Michael Jackson proves, in a really sort of perverse way, that maybe we're not as offended by your behavior as we are entranced by your music. And think about that. Think about what level of quality you must have to attain to have somebody say, "I know that you're accused of having molested children, but I can't hate you for that as much as I love you for your music." I'm not saying that's right or wrong. But I'm saying that its fascinating. That somebody could be that great. That somebody could have that much of a marriage with your emotions just through music.
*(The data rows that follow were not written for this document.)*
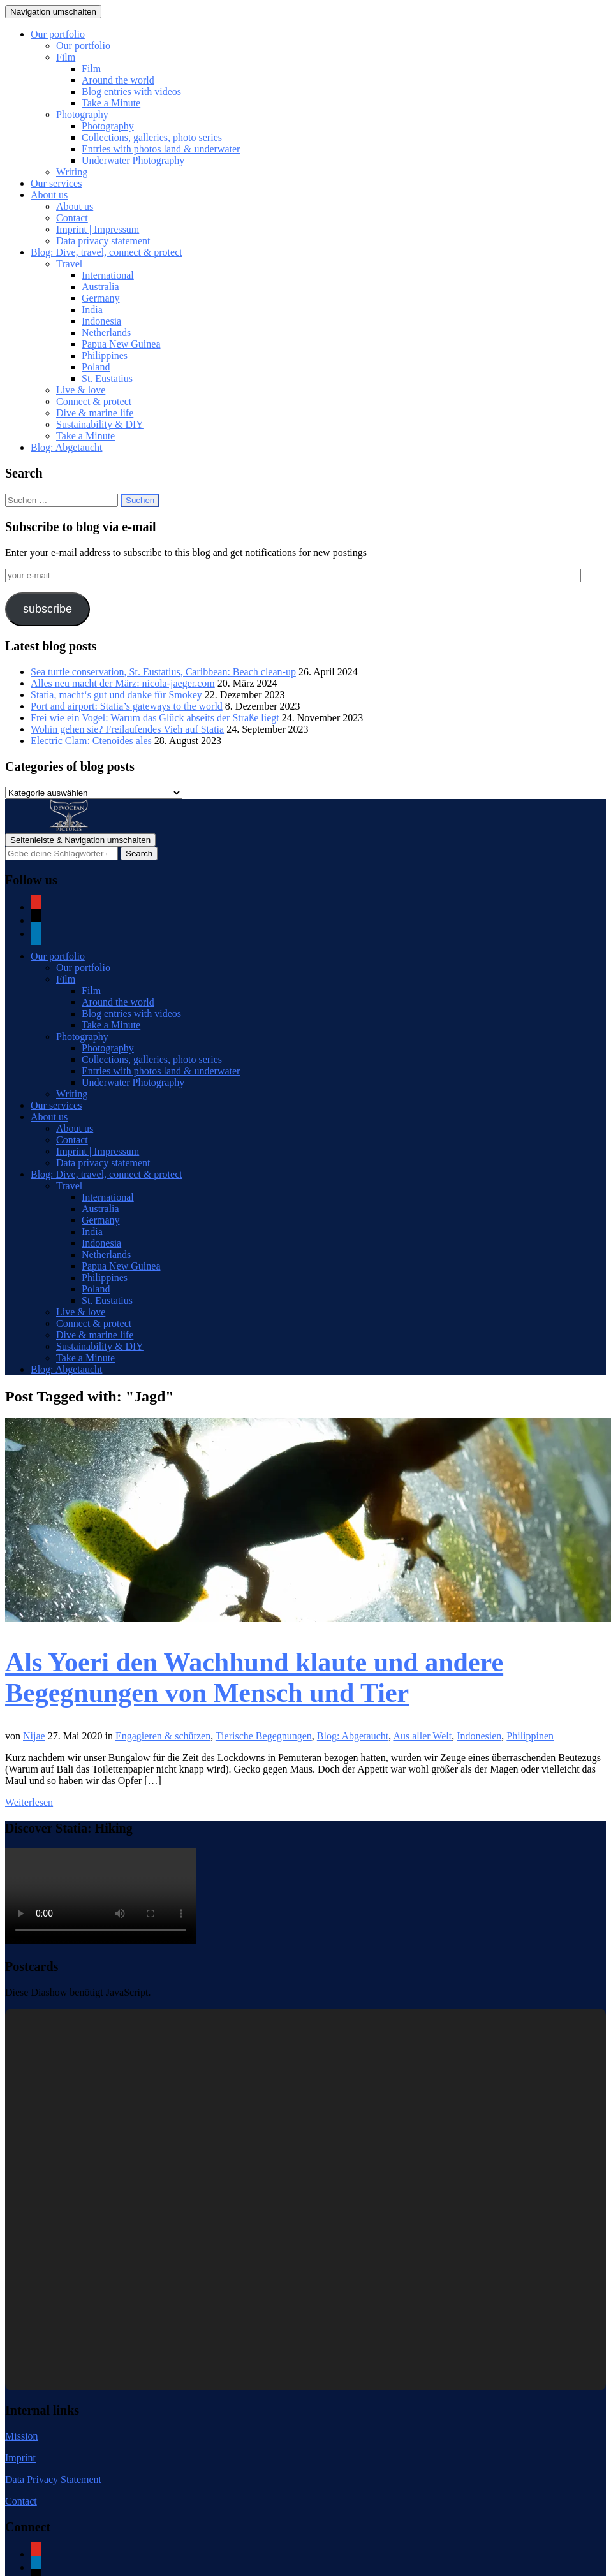  What do you see at coordinates (105, 355) in the screenshot?
I see `Philippines` at bounding box center [105, 355].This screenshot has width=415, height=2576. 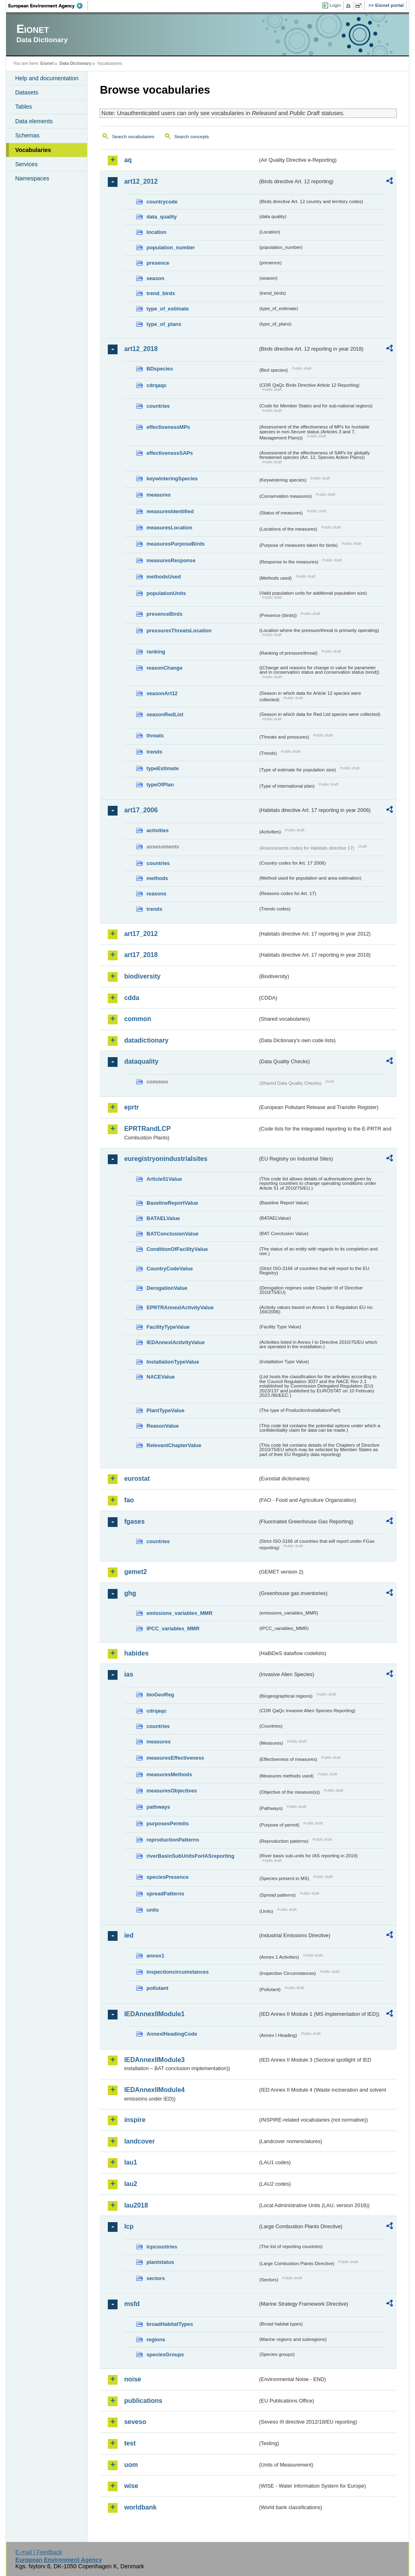 What do you see at coordinates (131, 997) in the screenshot?
I see `cdda` at bounding box center [131, 997].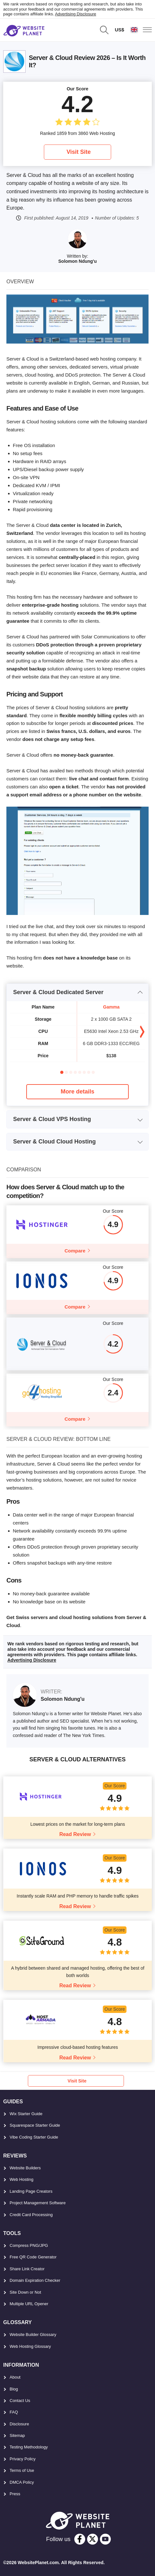  What do you see at coordinates (29, 2447) in the screenshot?
I see `Testing Methodology` at bounding box center [29, 2447].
Sigh. It really is fascinating.

Wednesday, July 1, 2009

d-day

Among those studying for the bar in the summertime, the first week of July (July 1 or July 4 or the July 4 weekend, depending on whom you ask) is The End. Before July 1, it's summertime. You go to class, maybe you study some, but mostly, you goof around. After July 1, the panic sets in. People start buckling down. According to BAR/BRI (though their trustworthiness is suspect at best), people spend the last two weeks before the bar studying 10-12 hours per day. Sigh.

Studying for the bar feels very much like running on a treadmill. I keep doing things, but I seem to be getting nowhere. I hate it (oh god, do I hate it), but I can't stop or I will hurt myself. Sometimes I slow down for a second, thinking I'll be able to catch my breath and instead, it means I just have to pick up the pace the next second to not fall off.

I should just keep reminding myself that somewhere upwards of 3/4 of people pass this thing, and surely I can be in the top 75%. Surely. What I need is a nap, a beer, and a steely resolve.